Comparison of High-dose IL-2 and High-dose IL-2 With Radiation Therapy in Patients With Metastatic Melanoma.

Phase 2

Active, not recruiting

Interventions: Drug: High-dose IL-2
Other: Radiation therapy and high-dose IL-2

Brief Summary: The purpose of this study is compare the response rates in patients with metastatic melanoma treated with high-dose IL-2 to patients treated with high-dose IL-2 along with radiation therapy.
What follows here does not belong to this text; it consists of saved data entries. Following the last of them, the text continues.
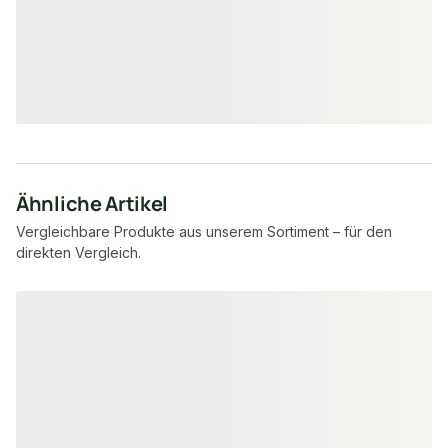
18,95 € / Stück
17,55 €
6,60 €
/ Stück
/ lfm
Ähnliche Artikel
Vergleichbare Produkte aus unserem Sortiment – für den
direkten Vergleich.
Produktgalerie überspringen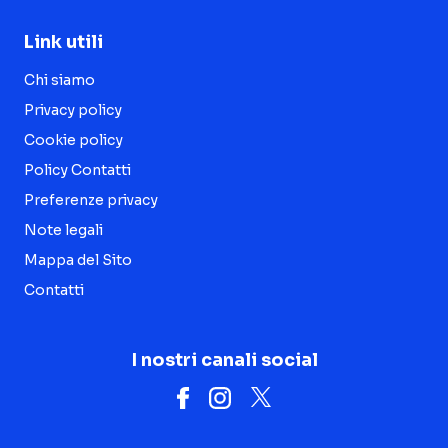
Link utili
Chi siamo
Privacy policy
Cookie policy
Policy Contatti
Preferenze privacy
Note legali
Mappa del Sito
Contatti
I nostri canali social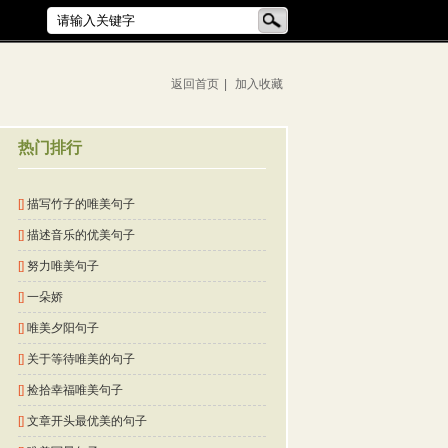
返回首页
|
加入收藏
热门排行
[]
描写竹子的唯美句子
[]
描述音乐的优美句子
[]
努力唯美句子
[]
一朵娇
[]
唯美夕阳句子
[]
关于等待唯美的句子
[]
捡拾幸福唯美句子
[]
文章开头最优美的句子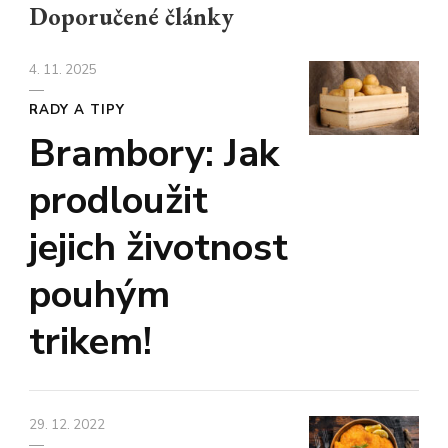
Doporučené články
4. 11. 2025
RADY A TIPY
Brambory: Jak
prodloužit
jejich životnost
pouhým
trikem!
29. 12. 2022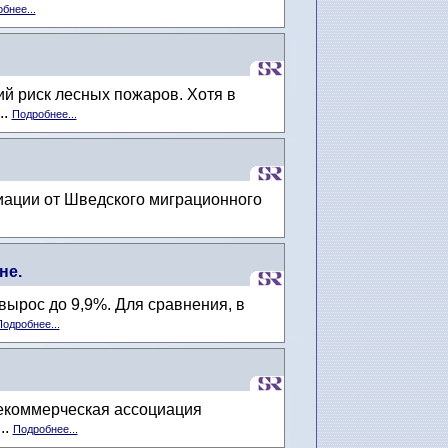
бнее...
й риск лесных пожаров. Хотя в
..
Подробнее...
риации от Шведского миграционного
не.
ырос до 9,9%. Для сравнения, в
одробнее...
некоммерческая ассоциация
..
Подробнее...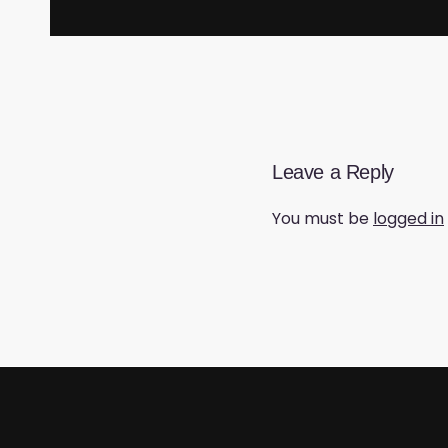
Leave a Reply
You must be
logged in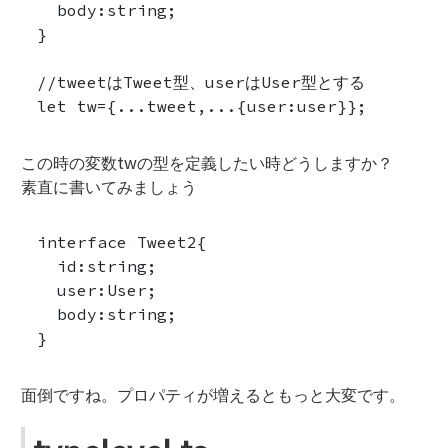
  body:string;

}

//tweetはTweet型、userはUser型とする

この時の変数twの型を定義したい時どうしますか？
素直に書いてみましょう
interface Tweet2{

  id:string;

  user:User;

  body:string;

面倒ですね。プロパティが増えるともっと大変です。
Detailed Description: All patients will receive high-dose IL-2. Half the patients enrolled will be randomly selected to receive radiation therapy to up to three tumors prior to receiving high-dose IL-2. Among the first 20 patients enrolled, those assigned to receive radiation will receive a single dose of radiation and for patients 21-44, those assigned to receive radiation will receive 2 doses of radiation.

Recruitment & Eligibility

Inclusion Criteria

Histological confirmation of melanoma will be required by previous biopsy or cytology.
Patients must be ≥ 18 years of age.
Patients must have tumors amenable to SBRT in lungs, mediastinum, chest wall, bones (other than long bones), or liver (inclusive of immediately adjacent masses), 1 - 3 foci; no minimum size, but none greater than 7 cm. Patients may have other metastases but only a maximum of 3 will be treated.
ECOG performance status of 0-1.
Women of childbearing potential must have a serum or urine pregnancy test performed within 72 hours prior to the start of protocol treatment. The results of this test must be negative in order for the patient to be eligible. In addition, women of childbearing potential as well as male patients must agree to take appropriate precautions to avoid pregnancy.
Patients must sign a study-specific consent form.

Exclusion Criteria

No metastatic site amenable to SBRT.
Patients with brain metastases not candidates for radiosurgery.
Previous radiation to sites proposed for radiation as part of this study.
Patients with active systemic, pulmonary, or pericardial infection.
Pregnant or lactating women.
Evidence of ischemia on exercise tolerance test, stress thallium study, or baseline EKG.
DLCO, FEV1 or FEV1/FVC less than 70% of predicted due to clinically significant underlying pulmonary disease. For any pulmonary function test values less than predicted values, the PI will review, and document the patient's suitability for high dose IL-2 therapy.
WBC < 3.0 x 109/L
Hgb < 9.0 g/dL
AST/ALT > 3 times the upper limit of the normal range
total bilirubin > 1.9 g/dL
creatinine > 1.9 g/dL
Patient requires chronic steroids.

Arm && Interventions

Group	Intervention	Description
Arm A: IL-2 Monotherapy	High-dose IL-2	Patients receive standard high-dose IL-2 therapy, with an opportunity to crossover to the experimental arm if there is disease progression noted after two cycles of high-dose IL-2. Crossover patients will be included in Arm A.
Arm B: SBRT + IL-2	Radiation therapy and high-dose IL-2	Patients will receive two doses of radiation before receiving high-dose IL-2.

Primary Outcome Measures

Name	Time	Method
Best Overall Tumor Response of High Dose IL-2 vs. SBRT + High Dose IL-2	At the end of Cycle 2 (Week 14).	Determine the best overall tumor response rate of high dose IL-2 versus SBRT + high-dose IL-2 using RECIST v1.1 assessed by CT/MRI, criteria applied to all target and non-target lesions with the exclusion of sites treated with SBRT. For patients who have SBRT after progression on IL-2 monotherapy, the response rate will be recorded, but not counted as a response for the primary objective. Overall response rate (ORR) includes all measurable and non-measurable target lesions except the lesions treated by SBRT, which were assessed separately. Both CT and positron emission tomography imaging were employed to assess response. Complete Response: disappearance of all target/non-target lesions and no abnormalities on PET; Partial Response: ≥30% decrease in sum of longest diameter (LD) of target lesions; Progressive Disease: ≥20% increase in sum of LD recorded since tx start or appearance of ≥1 new lesions; Stable Disease: Neither qualifying for PR nor PD since tx started.

Secondary Outcome Measures

Name	Time	Method
Response Rate in Crossover Patients	7 weeks following Cycle 2 (Week 21).	Measure the response rate of patients who have disease progression after the first IL-2 cycles (using RECIST criteria) who received SBRT prior to cycle 3 of IL-2.